Focus on Scholarship: Professor Amanda Frost Receives 2019 ACLS Fellowship

April 4, 201

American University Washington College of Law Professor Amanda Frost has been selected as a recipient of the 2019 American Council of Learned Societies (ACLS) Fellowship.

Professor Amanda Frost.
Professor Amanda Frost

The ACLS Fellowship Program awards fellowships to individual scholars working in the humanities and related social sciences. Frost – who writes and teaches in the fields of constitutional law, immigration and citizenship law, federal courts and jurisdiction, and judicial ethics – is among 81 ACLS Fellows chosen from over 1,100 applicants.  

During the fellowship, Frost will be working on her forthcoming book, Unmaking Americans: A History of Citizenship Stripping in the United States, which is scheduled for publication by Beacon Press in 2020.

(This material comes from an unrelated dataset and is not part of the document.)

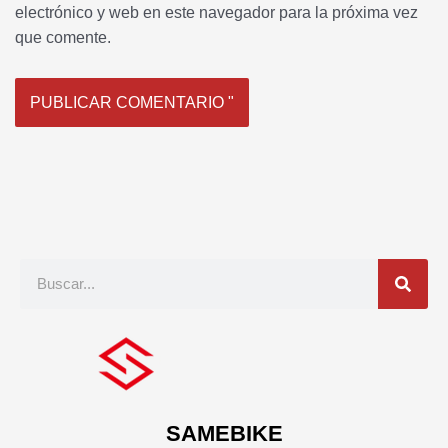
electrónico y web en este navegador para la próxima vez
que comente.
Buscar
en
SAMEBIKE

“I am delighted to have received the ACLS Fellowship, which provides essential financial support as I devote myself full-time to researching and writing the book,” Frost said. “I believe the award is recognition of the important and timely nature of my topic, and I will strive to produce a book worthy of ACLS’s support for the project.”

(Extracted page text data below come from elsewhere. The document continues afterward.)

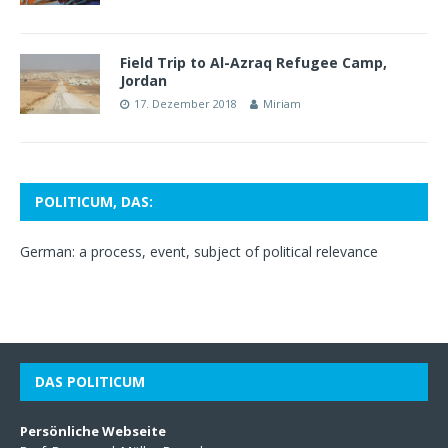
Field Trip to Al-Azraq Refugee Camp,
Jordan
17. Dezember 2018
Miriam
POLITICUM, DAS:
German: a process, event, subject of political relevance
DAS POLITICUM
Persönliche Webseite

In Unmaking Americans, Frost will describe the government’s long history of stripping citizenship through the stories of the individuals who lost their citizenship. The book begins by recounting the battle to restore citizenship to former slaves, culminating in a debate in Congress about whether the first black senator, Hiram Revels, was a U.S. citizen eligible to be seated in Congress. The book will go on to describe the life of Wong Kim Ark, the named plaintiff in the Supreme Court case establishing birthright citizenship.

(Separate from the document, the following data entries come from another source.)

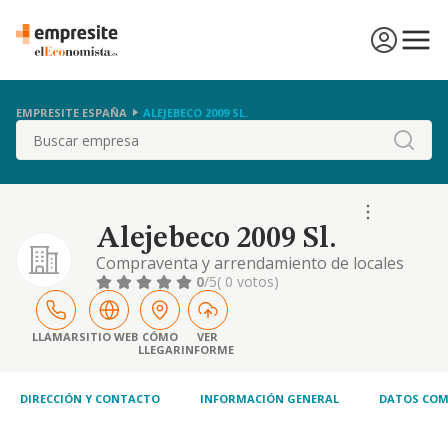
EMPRESITE ESPAÑA
ALEJEBECO 2009 SL.
Buscar
Alejebeco 2009 Sl.
Compraventa y arrendamiento de locales
comerciales.
0
/5
( 0 votos)
LLAMAR
SITIO WEB
CÓMO
VER
LLEGAR
INFORME
DIRECCIÓN Y CONTACTO
INFORMACIÓN GENERAL
DATOS COM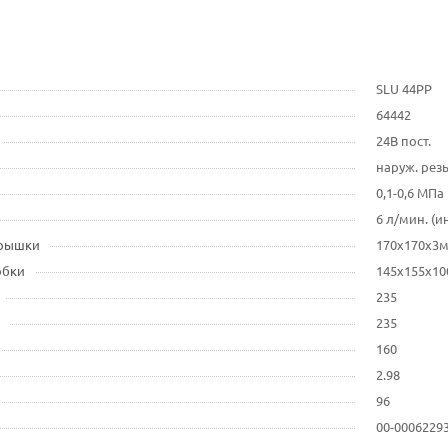
SLU 44PP
64442
24В пост.
наруж. резь
0,1-0,6 МПа
6 л/мин. (и
крышки
170x170x3
обки
145x155x1
235
235
160
2.98
96
00-0006229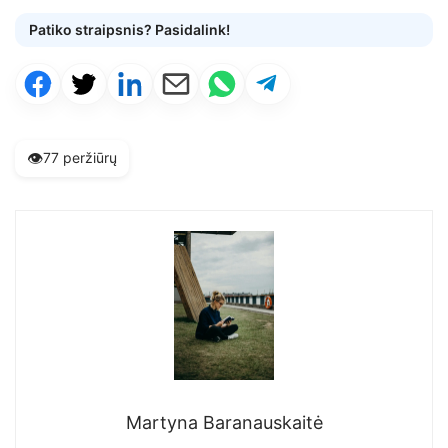
Patiko straipsnis? Pasidalink!
👁️
77 peržiūrų
Martyna Baranauskaitė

“The government had argued that Wong and other native-born Americans of Chinese ancestry did not qualify for birthright citizenship, and even after he won his case his citizenship and that of his children was regularly questioned by federal immigration officials,” Frost said. “Subsequent chapters describe the experience of women who lost their citizenship as a result of marrying noncitizens, and their fight to get their citizenship back, as well as Japanese Americans encouraged to renounce their citizenship during World War II, and Mexican Americans deported as part of the government’s initiative to deport migrant laborers.”

Unmaking Americans will conclude with an analysis of contemporary debates over birthright citizenship for the children of undocumented immigrants and the Trump administration’s denaturalization campaigns, and will tie contested views of citizenship to questions about American identity, belonging, and immigration policy. 

“(Fellowship) awardees, who hail from more than 60 colleges and universities, were selected for their potential to make an original and significant contribution to knowledge,” Matthew Goldfeder, director of fellowship programs at ACLS, said in a statement. “They are working at diverse types of institutions, on research projects that span antiquity to the present, in contexts around the world; the array of disciplines and methodologies represented demonstrates the vitality and the incredible breadth of humanistic scholarship today.”